At least 25,000 Israeli settlers live in the Golan Heights, along with at least 23,000 Druze — who traditionally follow an offshoot of Shiite Islam and remained on the land after Israel captured it.
Hours after the killings in Majdal Shams, a Lebanese security source said an Israeli drone fired two missiles at the village of Taraiyya in eastern Lebanon.
The strikes destroyed a hangar and home, without causing casualties, the source told AFP on Sunday.
Deadly school strike
The latest strike on a school in Gaza came after a days-long military operation further south that killed around 170, said emergency services there.
The health ministry reported “30 martyrs and more than 100 wounded” in the strike on Khadija school in the central Deir el-Balah area.
Israel’s military said Palestinian militants were using the compound as a “hiding place”.
The latest Gaza strike, which Israel said targeted “terrorists”, was at least the eighth time since July 6 a school has been hit.
The strikes have killed more than 100 people, based on figures given by the health ministry and a hospital source.
With most of the Gaza Strip’s 2.4 million people displaced at least once during the war started by Hamas’s October 7 attack, many have sought refuge in school buildings including the one hit on Saturday.
Further south, in the Khan Yunis city area, around 170 people have been killed “and hundreds wounded” in an Israeli operation since Monday, Gaza’s civil defence agency said.
It issued the toll after the military warned of new operations in the Khan Yunis area, where troops had earlier recovered the bodies of five Israelis killed during the October 7 attack and held in Gaza since.
Aid effort ‘destabilised’
Israel had warned on Monday that its forces would “forcefully operate” in the Khan Yunis area.
On Saturday, the military ordered residents from more parts of Khan Yunis “to temporarily evacuate to the adjusted humanitarian area in Al-Mawasi” — the second such change to the declared safe zone within a week.
The United Nations said that by Thursday, more than 180,000 Palestinians had already fled fierce fighting there.
Mahmud Bassal, spokesman for the civil defence agency, told AFP that many people had been displaced again on Saturday as the Israeli operation continued.
But with large parts of Khan Yunis “not suitable for living” and “no other options available”, civilians have struggled to find safety, he said.
“Where will these residents go?”
The evacuation orders and “intensified hostilities” have “significantly destabilised aid operations”, the UN said, reporting “dire water, hygiene and sanitation conditions” in the Palestinian territory.
Khan Yunis was left devastated after heavy fighting early in the year but the military withdrew in April.
Now it has returned in force.
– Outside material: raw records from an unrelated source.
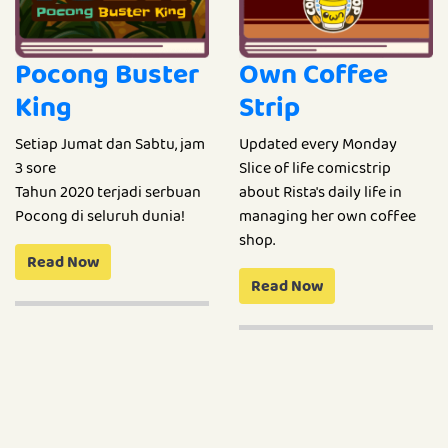
Pocong Buster
Own Coffee
King
Strip
Setiap Jumat dan Sabtu, jam
Updated every Monday
3 sore
Slice of life comicstrip
Tahun 2020 terjadi serbuan
about Rista's daily life in
Pocong di seluruh dunia!
managing her own coffee
shop.
Read Now
Read Now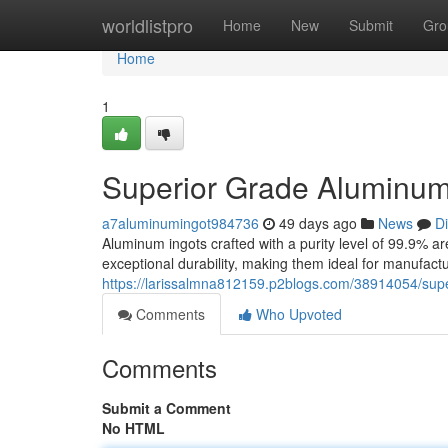
Home
worldlistpro
Home
New
Submit
Gro
Home
1
Superior Grade Aluminum
a7aluminumingot984736
49 days ago
News
D
Aluminum ingots crafted with a purity level of 99.9% ar
exceptional durability, making them ideal for manufact
https://larissalmna812159.p2blogs.com/38914054/sup
Comments
Who Upvoted
Comments
Submit a Comment
No HTML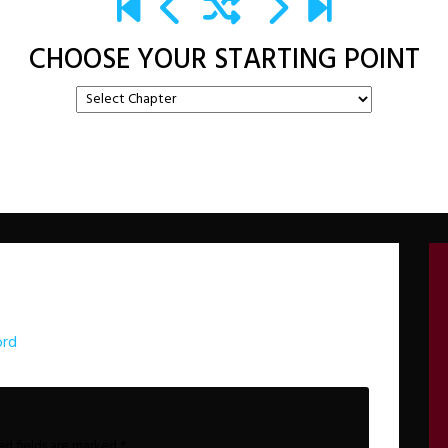
CHOOSE YOUR STARTING POINT
ord
ed fields are marked
*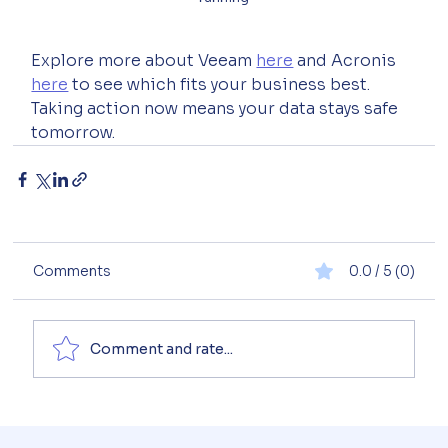
Explore more about Veeam 
here
 and Acronis 
here
 to see which fits your business best. 
Taking action now means your data stays safe 
tomorrow.
Comments
0.0 / 5 (0)
Comment and rate...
Israel said on Friday that its forces had “eliminated approximately 100” militants in Khan Yunis during the week.
‘End this madness’
The October 7 attack on southern Israel resulted in the deaths of 1,197 people, mostly civilians, according to an AFP tally based on official Israeli figures.
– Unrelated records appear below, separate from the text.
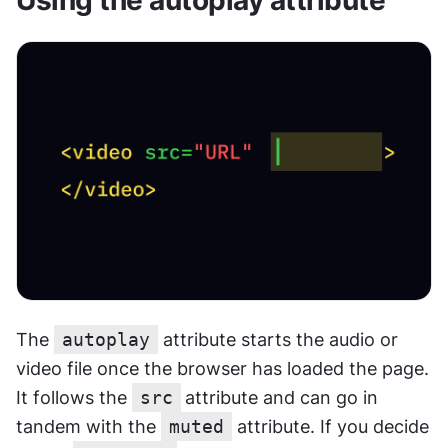
The 
autoplay
 attribute starts the audio or 
video file once the browser has loaded the page. 
It follows the 
src
attribute and can go in 
tandem with the 
muted
 attribute. If you decide 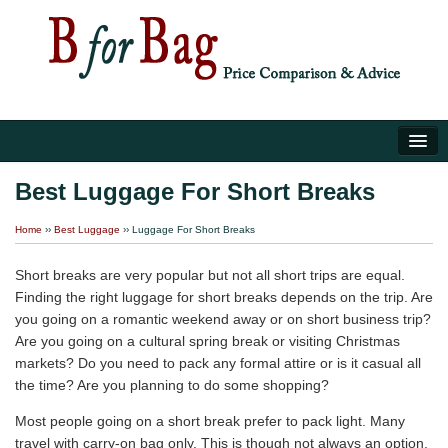
Home
Best Luggage For Short Breaks
Luggage Tips
Home
››
Best Luggage
›› Luggage For Short Breaks
About Us
Short breaks are very popular but not all short trips are equal.
Finding the right luggage for short breaks depends on the trip. Are
you going on a romantic weekend away or on short business trip?
Are you going on a cultural spring break or visiting Christmas
markets? Do you need to pack any formal attire or is it casual all
the time? Are you planning to do some shopping?
Most people going on a short break prefer to pack light. Many
travel with carry-on bag only. This is though not always an option,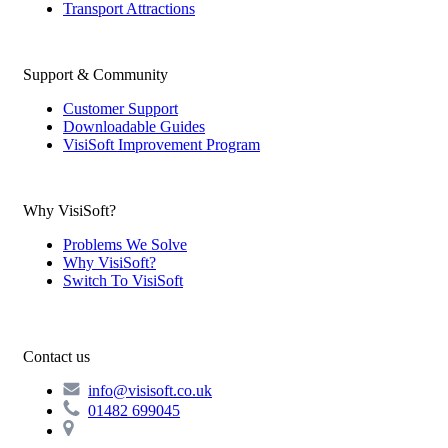
Transport Attractions
Support & Community
Customer Support
Downloadable Guides
VisiSoft Improvement Program
Why VisiSoft?
Problems We Solve
Why VisiSoft?
Switch To VisiSoft
Contact us
info@visisoft.co.uk
01482 699045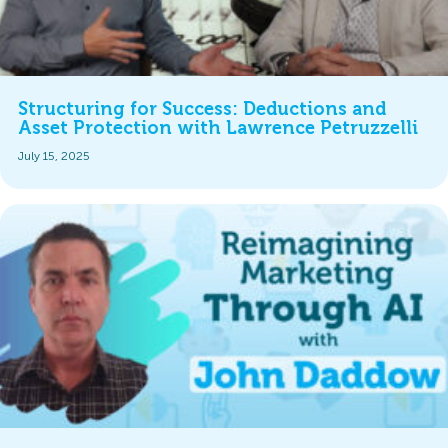
Structuring for Success: Deductions and
Asset Protection with Lawrence Petruzzelli
July 15, 2025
Militants also seized 251 hostages, 111 of whom are still held captive in Gaza, including 39 the military says are dead.
Israel’s retaliatory military campaign in Gaza has killed at least 39,258 people, according to Gaza’s health ministry, which does not provide details of civilian and militant deaths.
Egyptian state-linked media said Egyptian, Qatari and US mediators are to meet with Israeli negotiators in the latest push for a Gaza truce, which critics of Netanyahu have accused him of blocking.
The latest mediation efforts have focused on a ceasefire and hostage release accompanied by increased aid flows into besieged Gaza and the freeing of Palestinian prisoners held by Israel.